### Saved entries
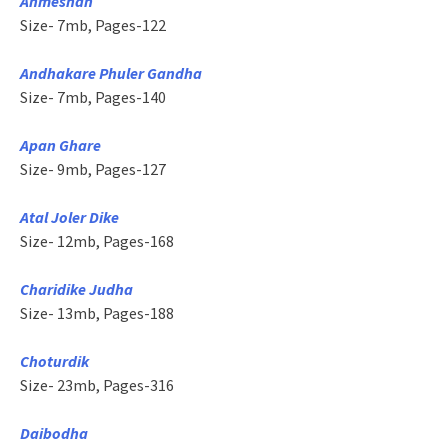
Anmeshan
Size- 7mb, Pages-122
Andhakare Phuler Gandha
Size- 7mb, Pages-140
Apan Ghare
Size- 9mb, Pages-127
Atal Joler Dike
Size- 12mb, Pages-168
Charidike Judha
Size- 13mb, Pages-188
Choturdik
Size- 23mb, Pages-316
Daibodha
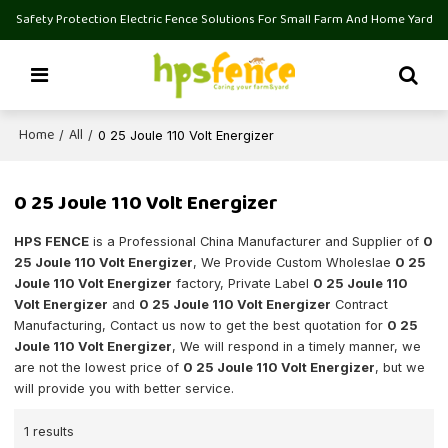
Safety Protection Electric Fence Solutions For Small Farm And Home Yard
Home
All
/
/
0 25 Joule 110 Volt Energizer
0 25 Joule 110 Volt Energizer
HPS FENCE
is a Professional China Manufacturer and Supplier of
0
25 Joule 110 Volt Energizer
, We Provide Custom Wholeslae
0 25
Joule 110 Volt Energizer
factory, Private Label
0 25 Joule 110
Volt Energizer
and
0 25 Joule 110 Volt Energizer
Contract
Manufacturing, Contact us now to get the best quotation for
0 25
Joule 110 Volt Energizer
, We will respond in a timely manner, we
are not the lowest price of
0 25 Joule 110 Volt Energizer
, but we
will provide you with better service.
1 results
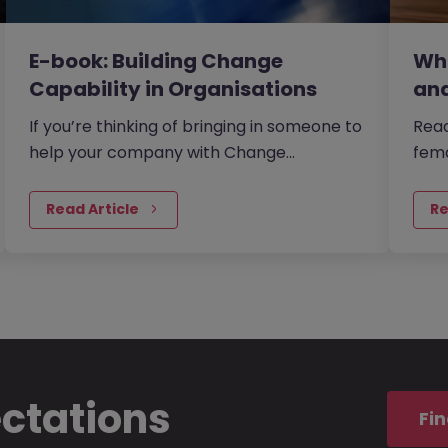
E-book: Building Change
Whi
Capability in Organisations
and
If you’re thinking of bringing in someone to
Read
help your company with Change
fema
Management then where should you
thei
start?
us.
Read Article
Re
ectations
Fin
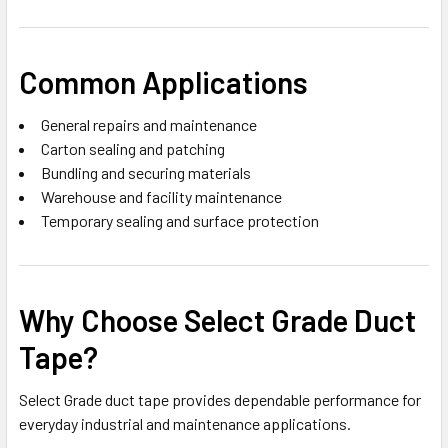
Common Applications
General repairs and maintenance
Carton sealing and patching
Bundling and securing materials
Warehouse and facility maintenance
Temporary sealing and surface protection
Why Choose Select Grade Duct
Tape?
Select Grade duct tape provides dependable performance for
everyday industrial and maintenance applications.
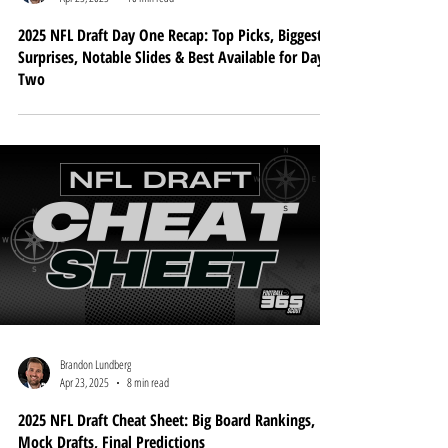
Brandon Lundberg
Apr 25, 2025
10 min read
2025 NFL Draft Day One Recap: Top Picks, Biggest
Surprises, Notable Slides & Best Available for Day
Two
Brandon Lundberg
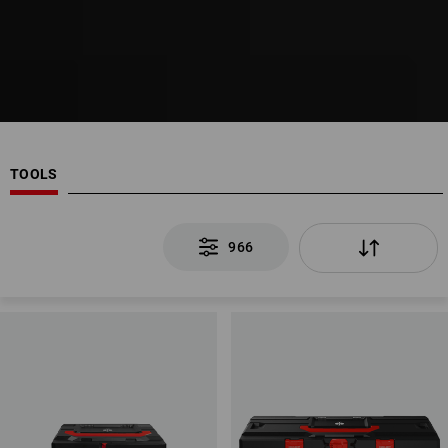
TOOLS
966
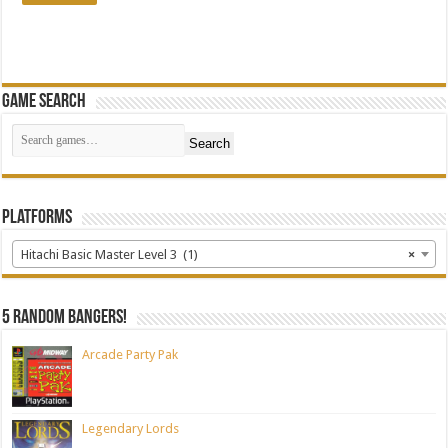
Game Search
Search
Platforms
Hitachi Basic Master Level 3 (1)
×
5 random bangers!
Arcade Party Pak
Legendary Lords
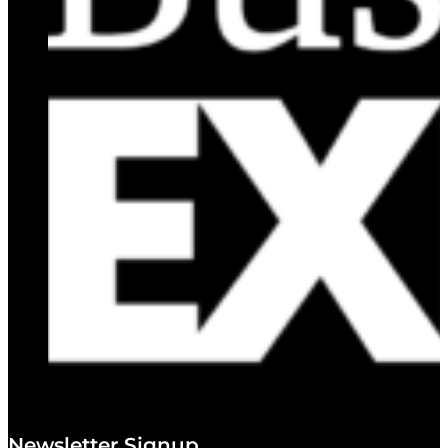
Newsletter Signup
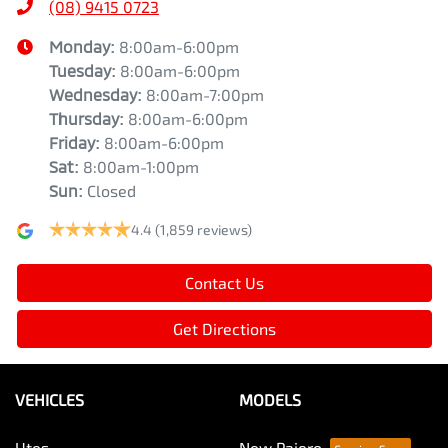
(08) 9415 0723
Monday
:
8:00am-6:00pm
Tuesday
:
8:00am-6:00pm
Wednesday
:
8:00am-7:00pm
Thursday
:
8:00am-6:00pm
Friday
:
8:00am-6:00pm
Sat
:
8:00am-1:00pm
Sun
:
Closed
4.4
(1,859 reviews)
Contact Us
Get Directions
VEHICLES
MODELS
Utes
New Pajero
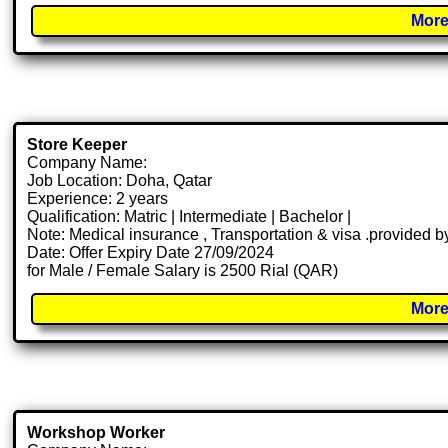
More
Store Keeper
Company Name:
Job Location: Doha, Qatar
Experience: 2 years
Qualification: Matric | Intermediate | Bachelor |
Note: Medical insurance , Transportation & visa .provided
Date: Offer Expiry Date 27/09/2024
for Male / Female Salary is 2500 Rial (QAR)
More
Workshop Worker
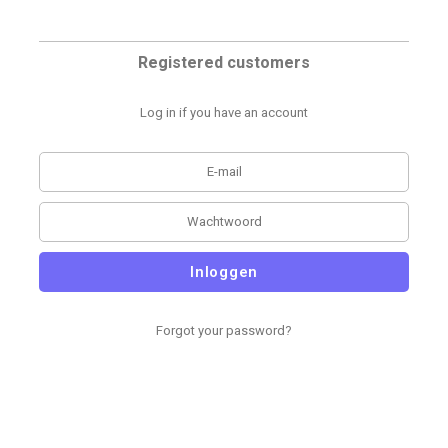
Registered customers
Log in if you have an account
Inloggen
Forgot your password?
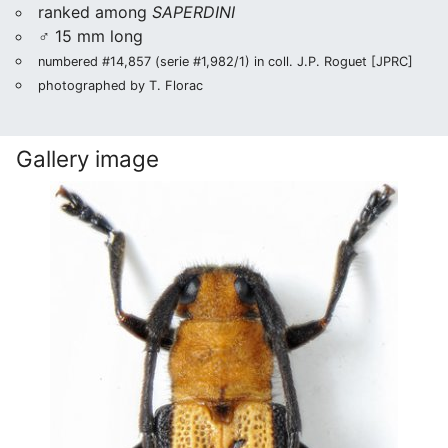
ranked among
SAPERDINI
♂ 15 mm long
numbered #14,857 (serie #1,982/1) in coll. J.P. Roguet [JPRC]
photographed by T. Florac
Gallery image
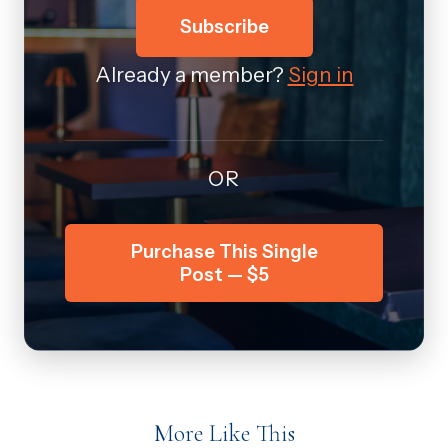
Subscribe
Already a member?
Sign in
OR
Purchase This Single
Post — $5
More Like This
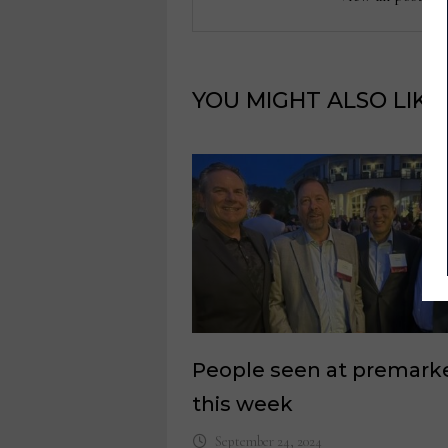
YOU MIGHT ALSO LIKE
People seen at premark
this week
September 24, 2024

### AIM OF THE EXERCISE
Word for word, reproduce all the data, but not the pictures.

### EXPECTED OUTPUT
Anmeshan
Size- 7mb, Pages-122
Andhakare Phuler Gandha
Size- 7mb, Pages-140
Apan Ghare
Size- 9mb, Pages-127
Atal Joler Dike
Size- 12mb, Pages-168
Charidike Judha
Size- 13mb, Pages-188
Choturdik
Size- 23mb, Pages-316
Daibodha
Safety Protection Electric Fence Solutions For Small Farm And Home Yard
Home
All
/
/
0 25 Joule 110 Volt Energizer
0 25 Joule 110 Volt Energizer
HPS FENCE
is a Professional China Manufacturer and Supplier of
0
25 Joule 110 Volt Energizer
, We Provide Custom Wholeslae
0 25
Joule 110 Volt Energizer
factory, Private Label
0 25 Joule 110
Volt Energizer
and
0 25 Joule 110 Volt Energizer
Contract
Manufacturing, Contact us now to get the best quotation for
0 25
Joule 110 Volt Energizer
, We will respond in a timely manner, we
are not the lowest price of
0 25 Joule 110 Volt Energizer
, but we
will provide you with better service.
1 results
E-book: Building Change
Whi
Capability in Organisations
and
If you’re thinking of bringing in someone to
Read
help your company with Change
fema
Management then where should you
thei
start?
us.
Read Article
Re
ectations
Fin
Common Applications
General repairs and maintenance
Carton sealing and patching
Bundling and securing materials
Warehouse and facility maintenance
Temporary sealing and surface protection
Why Choose Select Grade Duct
Tape?
Select Grade duct tape provides dependable performance for
everyday industrial and maintenance applications.
Brandon Lundberg
Apr 25, 2025
10 min read
2025 NFL Draft Day One Recap: Top Picks, Biggest
Surprises, Notable Slides & Best Available for Day
Two
Brandon Lundberg
TOOLS
966
Game Search
Search
Platforms
Hitachi Basic Master Level 3 (1)
×
5 random bangers!
Arcade Party Pak
Legendary Lords
Newsletter Signup
(08) 9415 0723
Monday
:
8:00am-6:00pm
Tuesday
:
8:00am-6:00pm
Wednesday
:
8:00am-7:00pm
Thursday
:
8:00am-6:00pm
Friday
:
8:00am-6:00pm
Sat
:
8:00am-1:00pm
Sun
:
Closed
4.4
(1,859 reviews)
Contact Us
Get Directions
VEHICLES
MODELS
Utes
New Pajero
More
Store Keeper
Company Name:
Job Location: Doha, Qatar
Experience: 2 years
Qualification: Matric | Intermediate | Bachelor |
Note: Medical insurance , Transportation & visa .provided
Date: Offer Expiry Date 27/09/2024
for Male / Female Salary is 2500 Rial (QAR)
More
Workshop Worker
Registered customers
Log in if you have an account
Inloggen
Forgot your password?
ranked among
SAPERDINI
♂ 15 mm long
numbered #14,857 (serie #1,982/1) in coll. J.P. Roguet [JPRC]
photographed by T. Florac
Gallery image
Subscribe
Already a member?
Sign in
OR
Purchase This Single
Post — $5
More Like This
YOU MIGHT ALSO LIKE
People seen at premark
this week
September 24, 2024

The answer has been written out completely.